Her mom listened, eyebrows furrowed. She nodded, frowned, and shook her head. When Molly finished, her mom sighed and patted her hand.
“I know I’m not around enough to help you, and I’m glad you can tell me these things. I’m disappointed you drank at the party.
That was dangerous. If Hayden hadn’t been there, someone with less morals might have found you instead. You’re lucky, he sounds like a nice boy.”
Hot tears prickled Molly’s eyes. “He is, Mom.” Guilt welled up in her stomach for the way she’d treated Hayden.
Her mom sighed. “And Trevor? Do you still like him?”
“I don’t know.” She laid her head on the table. “I don’t know what to do.”
Her mom reached over and rubbed Molly’s hair, just like she used to do when Molly was little and had skinned her knee or lost a doll.

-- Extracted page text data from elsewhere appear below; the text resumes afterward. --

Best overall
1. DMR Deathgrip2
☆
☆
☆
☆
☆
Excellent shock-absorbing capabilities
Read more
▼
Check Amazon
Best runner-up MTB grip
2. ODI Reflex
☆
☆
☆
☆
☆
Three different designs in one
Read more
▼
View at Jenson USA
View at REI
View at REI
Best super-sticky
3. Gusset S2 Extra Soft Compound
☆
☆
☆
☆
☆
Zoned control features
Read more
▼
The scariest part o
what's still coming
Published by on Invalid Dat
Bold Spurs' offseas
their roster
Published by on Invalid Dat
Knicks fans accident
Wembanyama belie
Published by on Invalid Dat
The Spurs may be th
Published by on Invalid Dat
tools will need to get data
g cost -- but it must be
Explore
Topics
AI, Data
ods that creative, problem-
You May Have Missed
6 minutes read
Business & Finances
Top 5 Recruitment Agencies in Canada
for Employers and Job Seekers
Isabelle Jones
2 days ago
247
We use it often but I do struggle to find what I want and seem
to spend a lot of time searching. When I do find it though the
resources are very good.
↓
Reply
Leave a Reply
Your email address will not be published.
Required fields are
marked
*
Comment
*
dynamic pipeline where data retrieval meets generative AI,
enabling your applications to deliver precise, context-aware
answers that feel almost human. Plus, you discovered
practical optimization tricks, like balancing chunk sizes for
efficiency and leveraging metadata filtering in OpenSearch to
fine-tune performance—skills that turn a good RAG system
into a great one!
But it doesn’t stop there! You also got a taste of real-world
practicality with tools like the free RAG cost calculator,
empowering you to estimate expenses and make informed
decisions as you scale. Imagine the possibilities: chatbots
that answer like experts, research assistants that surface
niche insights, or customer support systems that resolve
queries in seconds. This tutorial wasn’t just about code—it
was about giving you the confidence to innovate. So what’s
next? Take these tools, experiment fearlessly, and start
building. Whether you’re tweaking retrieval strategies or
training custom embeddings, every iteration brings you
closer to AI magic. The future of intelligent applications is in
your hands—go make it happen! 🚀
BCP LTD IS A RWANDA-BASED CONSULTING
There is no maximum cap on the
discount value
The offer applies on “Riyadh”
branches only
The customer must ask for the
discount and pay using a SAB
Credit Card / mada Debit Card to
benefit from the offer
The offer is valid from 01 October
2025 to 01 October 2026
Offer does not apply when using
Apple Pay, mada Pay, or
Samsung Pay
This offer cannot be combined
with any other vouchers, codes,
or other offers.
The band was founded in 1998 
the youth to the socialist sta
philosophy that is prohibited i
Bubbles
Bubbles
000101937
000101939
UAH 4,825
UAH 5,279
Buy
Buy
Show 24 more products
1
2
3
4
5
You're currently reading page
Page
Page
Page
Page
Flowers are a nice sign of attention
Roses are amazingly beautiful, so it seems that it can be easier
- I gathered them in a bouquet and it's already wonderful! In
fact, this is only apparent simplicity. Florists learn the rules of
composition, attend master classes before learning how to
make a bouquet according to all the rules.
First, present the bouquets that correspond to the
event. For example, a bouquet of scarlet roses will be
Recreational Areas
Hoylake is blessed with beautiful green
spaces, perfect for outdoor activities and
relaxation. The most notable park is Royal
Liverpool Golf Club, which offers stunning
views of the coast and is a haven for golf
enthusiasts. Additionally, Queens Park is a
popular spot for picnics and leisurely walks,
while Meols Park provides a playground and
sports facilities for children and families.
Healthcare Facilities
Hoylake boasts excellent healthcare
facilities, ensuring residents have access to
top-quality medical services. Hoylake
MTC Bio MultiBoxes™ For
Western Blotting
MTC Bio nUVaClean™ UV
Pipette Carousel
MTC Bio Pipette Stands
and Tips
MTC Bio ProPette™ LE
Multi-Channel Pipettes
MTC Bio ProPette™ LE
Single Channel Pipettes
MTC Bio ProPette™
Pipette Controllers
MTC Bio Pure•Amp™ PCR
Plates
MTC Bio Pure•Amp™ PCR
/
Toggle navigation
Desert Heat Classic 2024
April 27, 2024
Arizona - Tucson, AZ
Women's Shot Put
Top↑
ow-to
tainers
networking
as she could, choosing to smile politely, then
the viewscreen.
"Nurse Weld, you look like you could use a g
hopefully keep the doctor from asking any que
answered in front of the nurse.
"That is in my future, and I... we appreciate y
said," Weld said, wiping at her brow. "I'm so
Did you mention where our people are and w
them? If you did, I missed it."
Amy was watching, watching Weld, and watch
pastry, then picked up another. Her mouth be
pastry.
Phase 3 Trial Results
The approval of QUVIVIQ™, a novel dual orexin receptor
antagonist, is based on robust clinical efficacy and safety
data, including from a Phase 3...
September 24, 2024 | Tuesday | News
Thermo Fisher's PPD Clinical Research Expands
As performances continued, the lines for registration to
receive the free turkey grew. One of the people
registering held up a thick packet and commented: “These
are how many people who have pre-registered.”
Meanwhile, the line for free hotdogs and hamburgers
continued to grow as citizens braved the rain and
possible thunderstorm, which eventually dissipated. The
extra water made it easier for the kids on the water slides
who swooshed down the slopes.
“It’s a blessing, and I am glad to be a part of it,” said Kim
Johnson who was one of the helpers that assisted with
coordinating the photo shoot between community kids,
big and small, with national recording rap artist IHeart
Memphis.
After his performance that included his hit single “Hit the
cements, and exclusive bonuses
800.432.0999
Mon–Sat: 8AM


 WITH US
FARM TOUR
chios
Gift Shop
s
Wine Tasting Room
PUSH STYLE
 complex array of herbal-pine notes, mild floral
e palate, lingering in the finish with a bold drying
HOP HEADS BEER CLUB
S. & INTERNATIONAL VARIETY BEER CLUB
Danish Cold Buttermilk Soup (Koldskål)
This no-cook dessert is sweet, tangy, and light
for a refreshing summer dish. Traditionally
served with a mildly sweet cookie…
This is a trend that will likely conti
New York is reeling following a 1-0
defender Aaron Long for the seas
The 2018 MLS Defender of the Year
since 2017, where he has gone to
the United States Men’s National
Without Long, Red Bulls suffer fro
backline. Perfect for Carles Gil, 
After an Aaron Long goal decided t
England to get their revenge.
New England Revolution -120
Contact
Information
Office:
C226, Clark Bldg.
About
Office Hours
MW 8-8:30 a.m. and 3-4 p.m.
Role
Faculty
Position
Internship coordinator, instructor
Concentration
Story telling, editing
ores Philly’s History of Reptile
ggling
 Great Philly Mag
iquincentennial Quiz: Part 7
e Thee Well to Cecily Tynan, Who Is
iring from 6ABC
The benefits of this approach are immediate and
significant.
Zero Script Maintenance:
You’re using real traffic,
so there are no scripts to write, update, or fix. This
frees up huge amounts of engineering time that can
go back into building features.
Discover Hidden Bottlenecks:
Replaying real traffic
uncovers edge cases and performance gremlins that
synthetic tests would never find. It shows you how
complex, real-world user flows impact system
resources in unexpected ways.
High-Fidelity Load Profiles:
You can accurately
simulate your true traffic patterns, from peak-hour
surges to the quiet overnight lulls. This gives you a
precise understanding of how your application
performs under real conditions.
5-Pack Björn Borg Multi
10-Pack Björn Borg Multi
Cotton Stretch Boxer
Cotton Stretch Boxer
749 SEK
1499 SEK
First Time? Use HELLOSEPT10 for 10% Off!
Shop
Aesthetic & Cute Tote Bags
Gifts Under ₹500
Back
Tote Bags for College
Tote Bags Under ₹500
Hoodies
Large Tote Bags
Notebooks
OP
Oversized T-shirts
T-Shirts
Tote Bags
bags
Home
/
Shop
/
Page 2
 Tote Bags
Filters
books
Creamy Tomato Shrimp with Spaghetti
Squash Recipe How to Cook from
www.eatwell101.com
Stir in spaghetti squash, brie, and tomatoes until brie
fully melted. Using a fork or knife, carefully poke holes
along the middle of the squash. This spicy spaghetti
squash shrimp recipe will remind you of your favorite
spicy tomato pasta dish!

“Maybe you need to tell them both to give you space. If they both mean what they say, they’ll wait, and you can decide when you’re ready. If not, then they don’t deserve you, anyway.”
She considered her mom’s words. Maybe it was time to focus on herself. Who was she? And what did she want? Those two questions ballooned in her mind until they pushed out everything else. Her doubt, her uncertainty, her desire to belong, none of it mattered. Her mom was right. She needed to do this alone before she could think about sharing herself.
Molly raised her head and smiled through the tears. “Thanks, Mom. That’s the best advice I’ve had yet.” She took a deep breath, and the pressure lifted from Molly’s chest.
Her mom grinned. “Glad I could help. But promise me you won’t drink again.”
Molly laughed. “Don’t worry, one hangover was enough to last a lifetime.” She hugged her mom and laughed. “Besides, Cindy would whoop my ass.”
Her mom laughed, too, and licked her cone. “I’ve always liked that girl.”